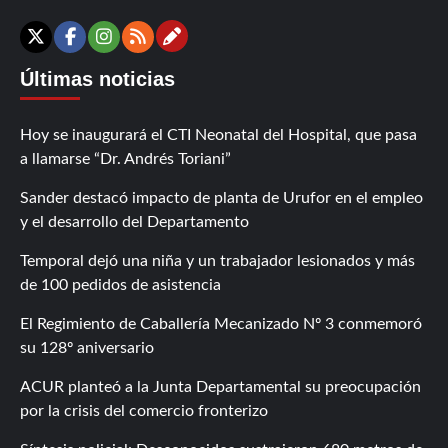
Contáctanos
X
Facebook
Instagram
RSS
Últimas noticias
Hoy se inaugurará el CTI Neonatal del Hospital, que pasa
a llamarse “Dr. Andrés Toriani”
Sander destacó impacto de planta de Urufor en el empleo
y el desarrollo del Departamento
Temporal dejó una niña y un trabajador lesionados y más
de 100 pedidos de asistencia
El Regimiento de Caballería Mecanizado Nº 3 conmemoró
su 128º aniversario
ACUR planteó a la Junta Departamental su preocupación
por la crisis del comercio fronterizo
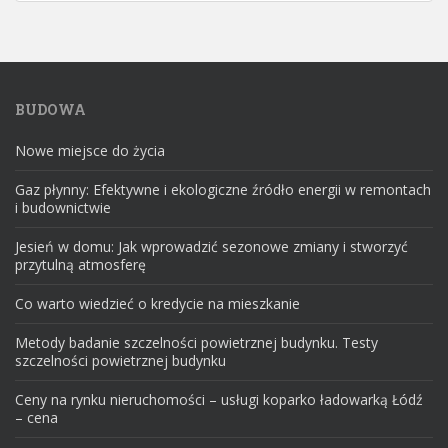
BUDOWA
Nowe miejsce do życia
Gaz płynny: Efektywne i ekologiczne źródło energii w remontach
i budownictwie
Jesień w domu: Jak wprowadzić sezonowe zmiany i stworzyć
przytulną atmosferę
Co warto wiedzieć o kredycie na mieszkanie
Metody badanie szczelności powietrznej budynku. Testy
szczelności powietrznej budynku
Ceny na rynku nieruchomości – usługi koparko ładowarką Łódź
– cena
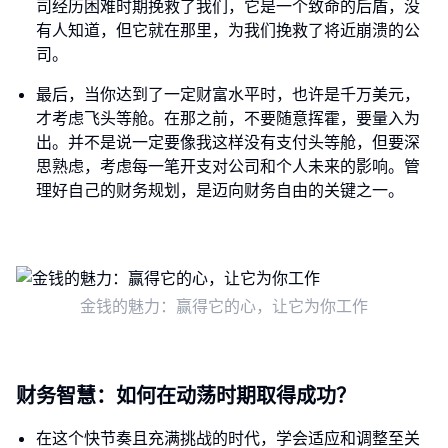
司经历困难时期挽救了我们，它是一个致命的后盾，没
有人知道，但它就在那里，为我们挽救了将近崩溃的公
司。
最后，当你达到了一定财富水平时，也许是千万美元，
才考虑飞头等舱。在那之前，不要随意挥霍，要量入为
出。并不是说一定要像我这样没有支付头等舱，但要深
思熟虑，考虑每一笔开支对公司和个人未来的影响。管
理好自己的财务规划，是迈向财务自由的关键之一。
金钱的魅力：赢得它的心，让它为你工作
财务智慧：如何在动荡时期取得成功？
在这个快节奏且充满挑战的时代，学会适应和调整至关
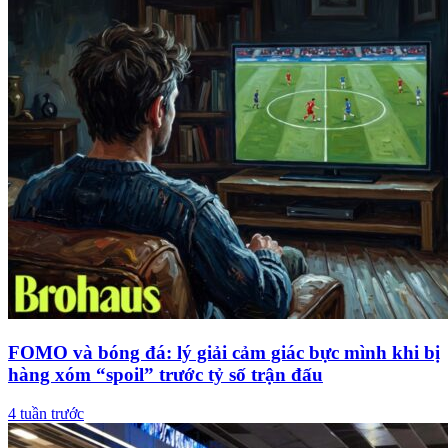
FOMO và bóng đá: lý giải cảm giác bực mình khi bị
hàng xóm “spoil” trước tỷ số trận đấu
4 tuần trước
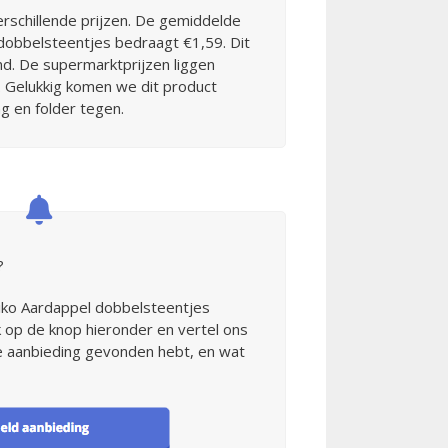
rschillende prijzen. De gemiddelde
 dobbelsteentjes bedraagt €1,59. Dit
and. De supermarktprijzen liggen
. Gelukkig komen we dit product
g en folder tegen.
?
Aviko Aardappel dobbelsteentjes
 op de knop hieronder en vertel ons
de aanbieding gevonden hebt, en wat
######
● EXERCISE BRIEF: In the records above, how many lines contain the word "powietrznej"? State only the number.

● SOLUTION BELOW: 2